Data provided below:

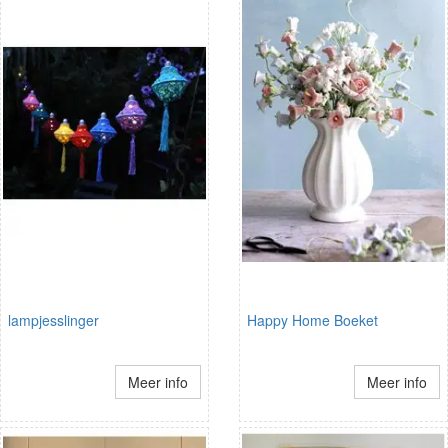
lampjesslinger
Happy Home Boeket
Meer info
Meer info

End of Data provided.

-- Assignment --
Leaving every picture out, repeat each line of the material exactly.

-- Worked solution --
lampjesslinger
Happy Home Boeket
Meer info
Meer info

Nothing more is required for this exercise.